Let's consider another special case, where the colour tree is shallow. In this case, one can solve one layer at a time, bottom up, without needing to use the cutoff trick at all. The colours in each layer of the colourtree are independent and can be solved in parallel, so the latency is proportional to the depth of the tree. The results of each layer are fed into the calculations of the layer above.

So, we have a way to handle long paths, and a way to handle shallow trees. This should immediately suggest light-heavy decomposition. Let the "light-depth" of a node in the colour tree be the number of light edges between it and the root. The native of light-heavy decomposition guarantees that light-depth is at most logarithmic in the tree size (which is 1000). We will process all nodes with the same light-depth in parallel. This means that a node in a tree may be processed at the same time as its children, but only along a heavy path. We thus handle each heavy path using the same technique as in the small problem. For other children in the colour tree, the subtree results were computed in a previous pass and are sent to the slave.

TCO 2016 finals

The final round of TCO 2016 did not go well for me. I implemented an over-complicated solution to the 500 that did not work (failed about 1 in 1000 of my random cases), and I started implementing the 400 before having properly solved it, leading to panic and rushed attempts to fix things in the code rather than solving the problem.
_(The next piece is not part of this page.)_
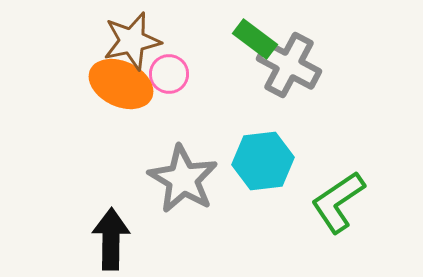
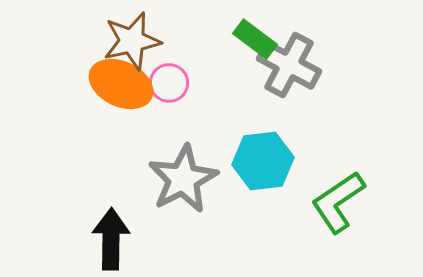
pink circle: moved 9 px down
gray star: rotated 14 degrees clockwise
The fact that there are only four mealtimes is a clue that this will probably require some exponential time solution. I haven't worked out the exact complexity, but it has at least a factor of \(2^\binom{n}{n/2}\) for n mealtimes.

Let's restrict our attention to meal plans that contain no meals numbered higher than m and have t meals in the plan (t can be less than 4). We can further categorise these meals by which subsets of the mealtimes can accommodate the plan. This will form the state space for dynamic programming. To propagate forwards from this state, we iterate over the number of meals of type m+1 (0 to 4 of them). For each choice, we determine which subsets of mealtimes can accommodate this new meal plan (taking every subset that can accommodate the original plan and combining it with any disjoint subset that can accommodate the new meals of type m+1).


Let's start by working out whether a particular bracket sequence can be formed. Consider splitting the sequence into a prefix and suffix at some point. If the number of ('s in the prefix differs between the initial and target sequence, then the swaps that cross the split need to be used to increase or decrease the number of ('s. How many ('s can we possibly move to the left? We can answer that greedily, by running through all the operations and applying them if and only if they swap )( to (). Similarly, we can find the least possible number of ('s in the final prefix.

If our target sequence qualifies by not having too many or too few ('s in any prefix, can we definitely obtain it? It turns out that we can, although it is not obvious why, and I did not bother to prove it during the contest. Firstly, if there is any (proper) prefix which has exactly the right number of ('s, we can split the sequence at this point, choose not to apply any operations that cross the split, and recursively figure out how to satisfy each half (note that at this point we are not worrying whether the brackets are balanced — this argument applies to any sequence of brackets).

We cannot cross between having too few and too many ('s when growing the prefix without passing through having the right number, so at the bottom of our recursion we have sequences where every proper prefix has too few ('s (or too many, but that can be handled by symmetry). We can solve this using a greedy algorithm: for each operation, apply it if and only if it swaps )( to () and the number of ('s in the prefix is currently too low. We can compare the result after each operation to the maximising algorithm that tries to maximise the number of ('s in each prefix. It is not hard to see (and prove, using induction) that for any prefix and after each operation is considered, the number of ('s in the prefix is:
  • between the original value and the target value (inclusive); and
  • the smaller of the target value and the value found in the maximising algorithm.
Thus, after all operations have been considered, we will have reached the target.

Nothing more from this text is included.